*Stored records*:
* * * * * * *

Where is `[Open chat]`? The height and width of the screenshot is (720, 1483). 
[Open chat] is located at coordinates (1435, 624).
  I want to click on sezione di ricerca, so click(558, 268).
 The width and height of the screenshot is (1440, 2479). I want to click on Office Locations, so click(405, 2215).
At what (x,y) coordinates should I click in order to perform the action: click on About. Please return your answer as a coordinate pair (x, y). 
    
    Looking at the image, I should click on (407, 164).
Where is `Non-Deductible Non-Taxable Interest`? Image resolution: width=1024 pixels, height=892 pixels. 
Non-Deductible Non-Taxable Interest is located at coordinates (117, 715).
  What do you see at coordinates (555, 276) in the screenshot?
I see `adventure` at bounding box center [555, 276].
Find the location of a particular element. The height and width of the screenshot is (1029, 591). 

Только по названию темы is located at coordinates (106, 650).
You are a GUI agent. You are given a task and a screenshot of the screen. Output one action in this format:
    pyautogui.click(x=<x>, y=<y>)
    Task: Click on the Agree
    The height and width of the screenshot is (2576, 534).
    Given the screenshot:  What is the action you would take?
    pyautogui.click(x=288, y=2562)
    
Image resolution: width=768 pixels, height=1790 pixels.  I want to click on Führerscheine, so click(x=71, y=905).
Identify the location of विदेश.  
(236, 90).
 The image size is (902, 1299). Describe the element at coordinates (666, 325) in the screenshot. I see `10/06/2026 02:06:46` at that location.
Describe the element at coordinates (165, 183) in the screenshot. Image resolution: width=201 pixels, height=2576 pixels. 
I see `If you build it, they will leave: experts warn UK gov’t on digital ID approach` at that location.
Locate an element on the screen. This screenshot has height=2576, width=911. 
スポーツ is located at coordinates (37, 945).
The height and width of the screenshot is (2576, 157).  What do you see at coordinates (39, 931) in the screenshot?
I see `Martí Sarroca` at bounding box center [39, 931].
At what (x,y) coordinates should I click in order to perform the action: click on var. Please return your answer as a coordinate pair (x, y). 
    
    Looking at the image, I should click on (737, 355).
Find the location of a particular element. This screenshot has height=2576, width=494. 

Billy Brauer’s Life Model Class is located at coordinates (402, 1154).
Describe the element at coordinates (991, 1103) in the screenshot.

* * * * * * *

*What the task requires*:
Quote all of the entries exactly as they appear.

*Result for this exercise*:
Where is `[Open chat]`? The height and width of the screenshot is (720, 1483). 
[Open chat] is located at coordinates (1435, 624).
  I want to click on sezione di ricerca, so click(558, 268).
 The width and height of the screenshot is (1440, 2479). I want to click on Office Locations, so click(405, 2215).
At what (x,y) coordinates should I click in order to perform the action: click on About. Please return your answer as a coordinate pair (x, y). 
    
    Looking at the image, I should click on (407, 164).
Where is `Non-Deductible Non-Taxable Interest`? Image resolution: width=1024 pixels, height=892 pixels. 
Non-Deductible Non-Taxable Interest is located at coordinates (117, 715).
  What do you see at coordinates (555, 276) in the screenshot?
I see `adventure` at bounding box center [555, 276].
Find the location of a particular element. The height and width of the screenshot is (1029, 591). 

Только по названию темы is located at coordinates (106, 650).
You are a GUI agent. You are given a task and a screenshot of the screen. Output one action in this format:
    pyautogui.click(x=<x>, y=<y>)
    Task: Click on the Agree
    The height and width of the screenshot is (2576, 534).
    Given the screenshot:  What is the action you would take?
    pyautogui.click(x=288, y=2562)
    
Image resolution: width=768 pixels, height=1790 pixels.  I want to click on Führerscheine, so click(x=71, y=905).
Identify the location of विदेश.  
(236, 90).
 The image size is (902, 1299). Describe the element at coordinates (666, 325) in the screenshot. I see `10/06/2026 02:06:46` at that location.
Describe the element at coordinates (165, 183) in the screenshot. Image resolution: width=201 pixels, height=2576 pixels. 
I see `If you build it, they will leave: experts warn UK gov’t on digital ID approach` at that location.
Locate an element on the screen. This screenshot has height=2576, width=911. 
スポーツ is located at coordinates (37, 945).
The height and width of the screenshot is (2576, 157).  What do you see at coordinates (39, 931) in the screenshot?
I see `Martí Sarroca` at bounding box center [39, 931].
At what (x,y) coordinates should I click in order to perform the action: click on var. Please return your answer as a coordinate pair (x, y). 
    
    Looking at the image, I should click on (737, 355).
Find the location of a particular element. This screenshot has height=2576, width=494. 

Billy Brauer’s Life Model Class is located at coordinates (402, 1154).
Describe the element at coordinates (991, 1103) in the screenshot.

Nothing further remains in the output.